TASK PROMPT -
Word for word, print each record, dropping any image it holds.

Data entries
• • • •
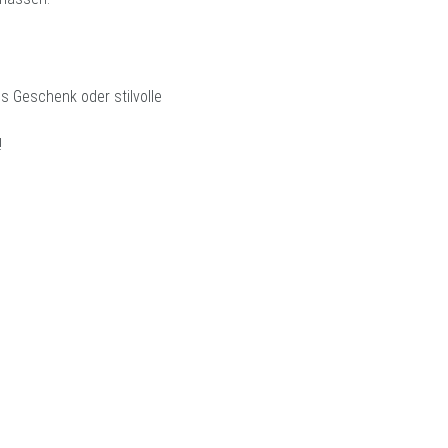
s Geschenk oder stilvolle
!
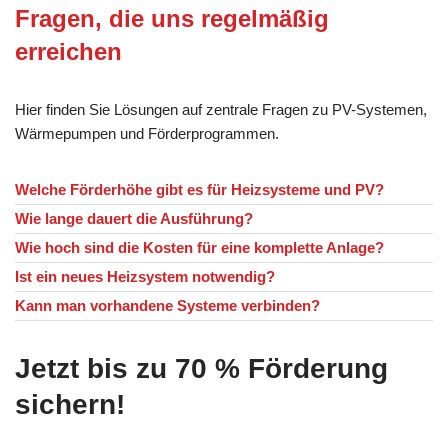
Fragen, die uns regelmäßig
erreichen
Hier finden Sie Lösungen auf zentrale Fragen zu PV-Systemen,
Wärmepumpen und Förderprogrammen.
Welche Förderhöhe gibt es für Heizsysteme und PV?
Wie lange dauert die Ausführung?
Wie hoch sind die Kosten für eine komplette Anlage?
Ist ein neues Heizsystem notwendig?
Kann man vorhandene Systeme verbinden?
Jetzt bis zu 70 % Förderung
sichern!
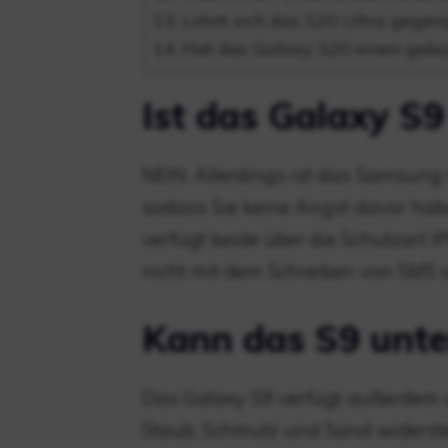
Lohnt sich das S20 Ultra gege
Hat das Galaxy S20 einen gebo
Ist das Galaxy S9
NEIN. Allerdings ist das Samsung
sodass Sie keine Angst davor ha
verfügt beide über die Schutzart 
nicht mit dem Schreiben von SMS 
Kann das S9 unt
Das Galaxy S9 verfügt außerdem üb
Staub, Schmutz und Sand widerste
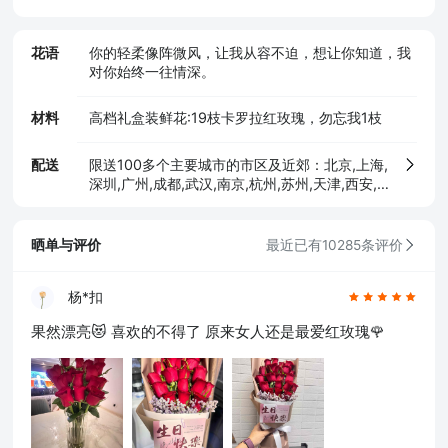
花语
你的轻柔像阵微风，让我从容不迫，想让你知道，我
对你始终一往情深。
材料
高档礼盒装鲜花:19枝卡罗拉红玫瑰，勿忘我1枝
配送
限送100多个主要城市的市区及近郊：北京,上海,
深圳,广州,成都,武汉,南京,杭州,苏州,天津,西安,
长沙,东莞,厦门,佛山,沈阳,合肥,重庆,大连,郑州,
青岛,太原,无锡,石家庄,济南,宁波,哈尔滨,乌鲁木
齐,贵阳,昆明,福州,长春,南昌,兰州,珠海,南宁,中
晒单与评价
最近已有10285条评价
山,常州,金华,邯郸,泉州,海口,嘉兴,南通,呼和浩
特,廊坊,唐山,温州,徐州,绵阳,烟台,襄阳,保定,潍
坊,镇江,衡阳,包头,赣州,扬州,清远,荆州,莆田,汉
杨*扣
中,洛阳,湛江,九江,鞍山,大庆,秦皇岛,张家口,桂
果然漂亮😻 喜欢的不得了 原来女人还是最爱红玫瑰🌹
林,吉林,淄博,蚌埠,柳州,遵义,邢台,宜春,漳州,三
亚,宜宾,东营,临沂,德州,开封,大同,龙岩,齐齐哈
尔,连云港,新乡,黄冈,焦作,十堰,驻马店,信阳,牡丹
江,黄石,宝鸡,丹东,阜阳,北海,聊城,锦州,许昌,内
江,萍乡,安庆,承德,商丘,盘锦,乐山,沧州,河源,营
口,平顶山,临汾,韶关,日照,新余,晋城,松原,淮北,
• • • •
EXERCISE RESPONSE -
s Geschenk oder stilvolle
!
Fragen, die uns regelmäßig
erreichen
Hier finden Sie Lösungen auf zentrale Fragen zu PV-Systemen,
Wärmepumpen und Förderprogrammen.
Welche Förderhöhe gibt es für Heizsysteme und PV?
Wie lange dauert die Ausführung?
Wie hoch sind die Kosten für eine komplette Anlage?
Ist ein neues Heizsystem notwendig?
Kann man vorhandene Systeme verbinden?
Jetzt bis zu 70 % Förderung
sichern!
Lohnt sich das S20 Ultra gege
Hat das Galaxy S20 einen gebo
Ist das Galaxy S9
NEIN. Allerdings ist das Samsung
sodass Sie keine Angst davor ha
verfügt beide über die Schutzart 
nicht mit dem Schreiben von SMS 
Kann das S9 unt
Das Galaxy S9 verfügt außerdem üb
Staub, Schmutz und Sand widerste
花语
你的轻柔像阵微风，让我从容不迫，想让你知道，我
对你始终一往情深。
材料
高档礼盒装鲜花:19枝卡罗拉红玫瑰，勿忘我1枝
配送
限送100多个主要城市的市区及近郊：北京,上海,
深圳,广州,成都,武汉,南京,杭州,苏州,天津,西安,
长沙,东莞,厦门,佛山,沈阳,合肥,重庆,大连,郑州,
青岛,太原,无锡,石家庄,济南,宁波,哈尔滨,乌鲁木
齐,贵阳,昆明,福州,长春,南昌,兰州,珠海,南宁,中
晒单与评价
最近已有10285条评价
山,常州,金华,邯郸,泉州,海口,嘉兴,南通,呼和浩
特,廊坊,唐山,温州,徐州,绵阳,烟台,襄阳,保定,潍
坊,镇江,衡阳,包头,赣州,扬州,清远,荆州,莆田,汉
杨*扣
中,洛阳,湛江,九江,鞍山,大庆,秦皇岛,张家口,桂
果然漂亮😻 喜欢的不得了 原来女人还是最爱红玫瑰🌹
林,吉林,淄博,蚌埠,柳州,遵义,邢台,宜春,漳州,三
亚,宜宾,东营,临沂,德州,开封,大同,龙岩,齐齐哈
尔,连云港,新乡,黄冈,焦作,十堰,驻马店,信阳,牡丹
江,黄石,宝鸡,丹东,阜阳,北海,聊城,锦州,许昌,内
江,萍乡,安庆,承德,商丘,盘锦,乐山,沧州,河源,营
口,平顶山,临汾,韶关,日照,新余,晋城,松原,淮北,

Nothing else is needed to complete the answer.